The process that has been used to inquire into preventability, while necessary, has been difficult for many of those involved, including me. Having spent most of my working life in criminal courts, I know only too well the immense value of justice being seen to be done. The fact that not all of the Inquiry’s hearings have been in public has been particularly difficult for the bereaved families, many of whom have attended every public hearing either in person or remotely.

I am sorry that I have not been able to reveal in my open Report everything I have discovered. I know that what I have revealed, while increasing public knowledge, will raise other questions that I have not been able to answer in Volume 3 (open). I have only permitted my findings to remain undisclosed to the public when I have been persuaded that to say more would damage national security. Throughout the Inquiry I have had in mind the importance of preventing terrorist attacks, and nothing must be done by this Inquiry to undermine that.

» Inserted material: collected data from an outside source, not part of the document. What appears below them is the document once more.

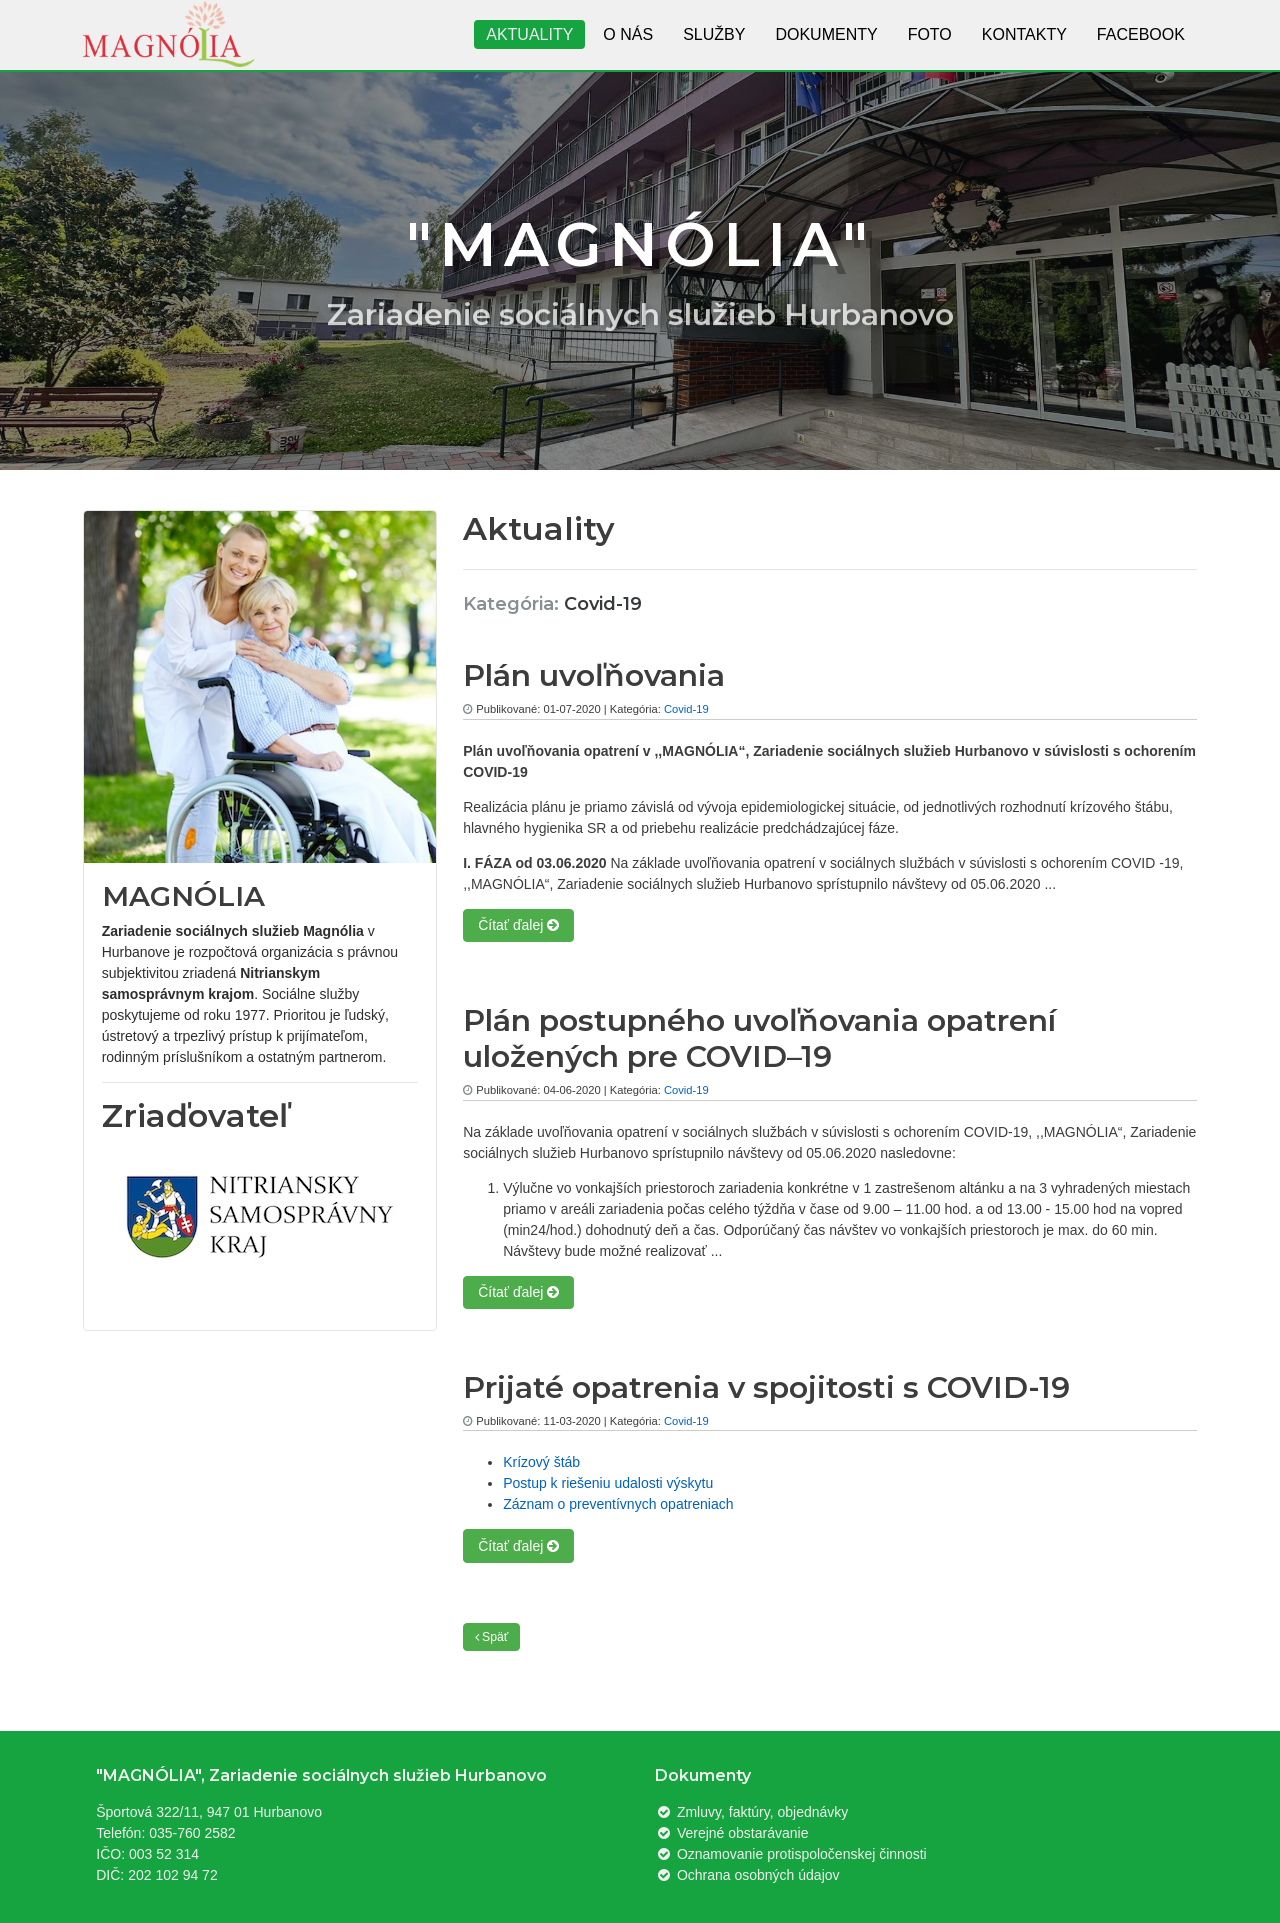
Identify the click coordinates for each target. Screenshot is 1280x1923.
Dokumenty (826, 34)
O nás (628, 34)
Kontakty (1024, 34)
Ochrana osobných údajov (747, 1875)
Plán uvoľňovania (594, 675)
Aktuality (529, 34)
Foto (930, 34)
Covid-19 (686, 709)
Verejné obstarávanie (731, 1833)
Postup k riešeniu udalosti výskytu (608, 1483)
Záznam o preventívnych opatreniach (618, 1504)
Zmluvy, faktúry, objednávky (751, 1812)
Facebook (1141, 34)
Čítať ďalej (518, 925)
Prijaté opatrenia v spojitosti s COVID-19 (766, 1387)
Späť (492, 1637)
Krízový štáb (541, 1462)
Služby (714, 34)
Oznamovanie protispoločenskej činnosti (791, 1854)
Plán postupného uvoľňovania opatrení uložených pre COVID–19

The wish to understand is a vital part of all our humanity and it is something that I have also borne in mind at all times. I am grateful for the dignity that the bereaved families have demonstrated throughout the Inquiry. I hope that what I have been able to say publicly adds to their understanding of the circumstances in which their loved ones died.

Volume 3 (open) is laid out as follows:

  • Part 22 considers the radicalisation of SA. It looks at the key influences within his family and associates and at the educational and religious institutions with which he engaged.

  • Part 23 deals with the planning and preparation for the Attack. This includes the acquisition, storage and transport of materials used in the Improvised Explosive Device. This Part also considers the movements of SA between 18th and 22nd May 2017, following his return from Libya, and examines the period following the Attack.
  • Part 24 concerns the question of whether the Attack could have been prevented. It provides a gist of the Volume 3‑I (closed) report.

  • Part 25 sets out my conclusions and recommendations. I have made recommendations in a number of areas, with the aim of preventing future attacks and improving the civil and criminal processes that can be used during the course of a public inquiry.